January 14 Energy News

January 14, 2018

Opinion:

¶ “Puerto Rico is taking a big step toward revamping how it gets power – and it could be a model for the rest of the US” • More than three months after the storm, 1.5 million Puerto Ricans remain without power, and hundreds of thousands have no clean water. It could happen elsewhere in America. And the solutions for Puerto Rico can inform us. [Business Insider]

Tesla microgrid in American Samoa (Tesla image)

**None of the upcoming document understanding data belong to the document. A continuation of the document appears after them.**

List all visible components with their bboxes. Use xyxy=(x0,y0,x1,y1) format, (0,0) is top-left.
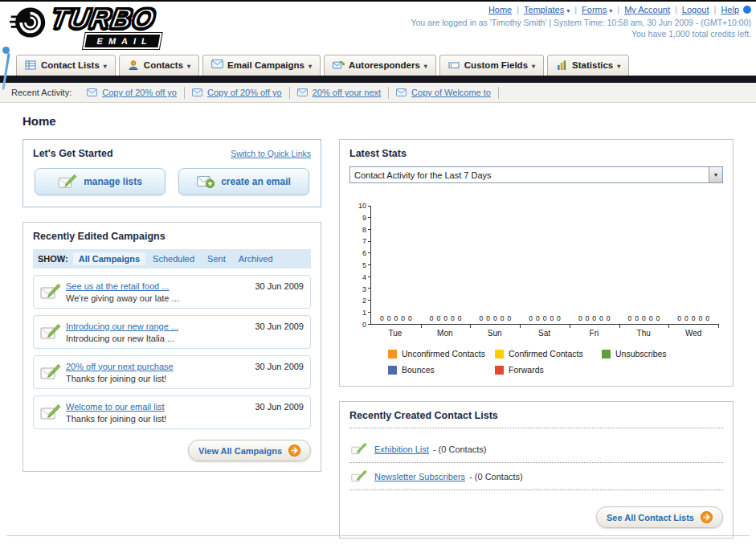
top-link-logout[interactable]: Logout xyxy=(670,5,709,14)
bar-value-group: 00000 xyxy=(570,314,619,322)
filter-sent[interactable]: Sent xyxy=(202,252,231,265)
bar-value-label: 0 xyxy=(599,314,603,322)
dropdown-arrow-icon xyxy=(104,60,107,70)
tab-autoresponders[interactable]: Autoresponders xyxy=(324,55,436,76)
y-axis-tick-label: 5 xyxy=(362,261,366,269)
campaign-row[interactable]: Introducing our new range ... Introducin… xyxy=(33,315,311,349)
bar-value-group: 00000 xyxy=(421,314,471,322)
tab-statistics[interactable]: Statistics xyxy=(547,55,629,76)
bar-value-label: 0 xyxy=(550,314,554,322)
bar-value-label: 0 xyxy=(536,314,540,322)
manage-lists-label: manage lists xyxy=(84,176,142,187)
tab-contact-lists[interactable]: Contact Lists xyxy=(16,55,116,76)
y-axis-tick-mark xyxy=(368,264,371,265)
campaign-date: 30 Jun 2009 xyxy=(255,402,304,412)
logo-swirl-icon xyxy=(10,4,47,41)
get-started-panel: Let's Get Started Switch to Quick Links … xyxy=(22,139,321,207)
x-axis-label: Tue xyxy=(370,329,420,338)
logo-wordmark-top: TURBO xyxy=(49,4,168,33)
envelope-plus-icon xyxy=(197,175,215,188)
top-links: Home Templates Forms My Account Logout H… xyxy=(411,5,751,14)
left-column: Let's Get Started Switch to Quick Links … xyxy=(22,139,321,472)
legend-swatch xyxy=(388,366,397,375)
recent-activity-item[interactable]: Copy of Welcome to xyxy=(389,87,499,99)
campaign-title-link[interactable]: Welcome to our email list xyxy=(66,402,248,412)
y-axis-tick-label: 2 xyxy=(362,297,366,305)
tab-label: Statistics xyxy=(572,60,613,70)
top-link-label: My Account xyxy=(624,5,670,14)
y-axis-tick-mark xyxy=(368,241,371,242)
recent-activity-item[interactable]: Copy of 20% off yo xyxy=(80,87,185,99)
turbo-email-logo: TURBO EMAIL xyxy=(10,4,163,49)
bar-value-label: 0 xyxy=(642,314,646,322)
top-link-home[interactable]: Home xyxy=(488,5,512,14)
campaign-title-link[interactable]: See us at the retail food ... xyxy=(66,281,248,291)
campaign-subtitle: Thanks for joining our list! xyxy=(66,374,248,383)
dropdown-arrow-icon xyxy=(532,60,535,70)
campaign-date: 30 Jun 2009 xyxy=(255,362,304,371)
contact-list-name-link[interactable]: Exhibition List xyxy=(374,445,429,454)
top-link-help[interactable]: Help xyxy=(709,5,739,14)
dropdown-arrow-icon xyxy=(187,60,190,70)
contact-list-row[interactable]: Newsletter Subscribers - (0 Contacts) xyxy=(349,463,723,490)
y-axis-tick-mark xyxy=(368,300,371,301)
bar-value-label: 0 xyxy=(628,314,632,322)
chart-y-axis: 109876543210 xyxy=(354,206,370,325)
tab-email-campaigns[interactable]: Email Campaigns xyxy=(202,55,321,76)
legend-item: Unsubscribes xyxy=(602,349,709,358)
chart-bar-values: 00000000000000000000000000000000000 xyxy=(371,314,718,322)
filter-scheduled[interactable]: Scheduled xyxy=(147,252,200,265)
bar-value-group: 00000 xyxy=(371,314,421,322)
create-email-button[interactable]: create an email xyxy=(178,168,309,195)
page-title: Home xyxy=(22,114,734,128)
stats-period-select[interactable]: Contact Activity for the Last 7 Days ▼ xyxy=(349,166,723,183)
contact-list-name-link[interactable]: Newsletter Subscribers xyxy=(374,472,465,481)
top-link-label: Templates xyxy=(524,5,564,14)
campaign-row[interactable]: See us at the retail food ... We're givi… xyxy=(33,275,311,309)
view-all-campaigns-button[interactable]: View All Campaigns xyxy=(188,440,311,461)
legend-swatch xyxy=(388,350,397,358)
campaign-title-link[interactable]: 20% off your next purchase xyxy=(66,362,248,371)
top-link-my-account[interactable]: My Account xyxy=(612,5,670,14)
recently-edited-campaigns-panel: Recently Edited Campaigns SHOW: All Camp… xyxy=(22,222,321,472)
filter-archived[interactable]: Archived xyxy=(233,252,279,265)
chart-x-axis: TueMonSunSatFriThuWed xyxy=(370,329,718,338)
tab-contacts[interactable]: Contacts xyxy=(119,55,199,76)
credits-info: You have 1,000 total credits left. xyxy=(411,29,751,39)
see-all-contact-lists-button[interactable]: See All Contact Lists xyxy=(596,506,723,528)
campaign-row[interactable]: Welcome to our email list Thanks for joi… xyxy=(33,395,311,429)
legend-label: Bounces xyxy=(402,365,435,375)
tab-label: Email Campaigns xyxy=(227,60,304,70)
campaign-edit-icon xyxy=(40,323,66,341)
x-axis-tick-mark xyxy=(619,324,620,328)
campaign-row[interactable]: 20% off your next purchase Thanks for jo… xyxy=(33,355,311,389)
bar-value-label: 0 xyxy=(401,314,405,322)
switch-to-quick-links-link[interactable]: Switch to Quick Links xyxy=(231,149,311,158)
create-email-label: create an email xyxy=(221,176,291,187)
envelope-icon xyxy=(297,88,309,96)
filter-all-campaigns[interactable]: All Campaigns xyxy=(73,252,145,265)
orange-arrow-icon xyxy=(288,445,300,457)
recent-activity-item-label: Copy of 20% off yo xyxy=(102,88,177,97)
legend-item: Bounces xyxy=(388,365,495,375)
bar-value-label: 0 xyxy=(677,314,681,322)
recent-activity-item[interactable]: 20% off your next xyxy=(290,87,389,99)
campaign-title-link[interactable]: Introducing our new range ... xyxy=(66,322,248,331)
stats-period-value: Contact Activity for the Last 7 Days xyxy=(350,170,709,180)
bar-value-label: 0 xyxy=(387,314,391,322)
tab-label: Autoresponders xyxy=(349,60,420,70)
y-axis-tick-label: 3 xyxy=(362,285,366,293)
recent-activity-item[interactable]: Copy of 20% off yo xyxy=(185,87,290,99)
x-axis-tick-mark xyxy=(421,324,422,328)
top-link-forms[interactable]: Forms xyxy=(570,5,612,14)
recent-activity-item-label: Copy of Welcome to xyxy=(411,88,491,97)
chart-legend: Unconfirmed ContactsConfirmed ContactsUn… xyxy=(388,349,718,375)
manage-lists-button[interactable]: manage lists xyxy=(35,168,166,195)
contact-list-row[interactable]: Exhibition List - (0 Contacts) xyxy=(349,436,723,463)
top-link-templates[interactable]: Templates xyxy=(512,5,570,14)
bar-value-label: 0 xyxy=(443,314,447,322)
top-link-label: Forms xyxy=(582,5,607,14)
select-dropdown-arrow-icon: ▼ xyxy=(709,167,722,182)
tab-custom-fields[interactable]: Custom Fields xyxy=(439,55,544,76)
bar-value-label: 0 xyxy=(607,314,611,322)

¶ “Carbon Taxing May Be Coming To Energy Conscious States” • After President Trump said the US would abandon the Paris Climate Agreement, many state and local governments decided to continue with it. Massachusetts State Representative Jennifer Benson proposed taxing carbon much as countries around the world do. [The Drive]

Science and Technology:

¶ Global warming will increase the risk of river flooding over the coming decades, endangering millions more people around the world, a study from the Potsdam Institute for Climate Impact Research said. It found that flood defenses especially need to be improved in the United States, Indonesia, Central Europe, and parts of India and Africa. [Sun.Star]

Flooding in Germany (AP image)

World:

¶ The Australian summer heat is fierce. A section of highway from Sydney to Melbourne started to melt. Heat-struck bats fall dead from the trees. In suburban Sydney, temperatures hit 47.3° C (117° F), though they cooled to 43.6° C (110.5° F) the next day. It is now hotter without an El Niño than it used to be with one. And it may be the new normal. [BBC]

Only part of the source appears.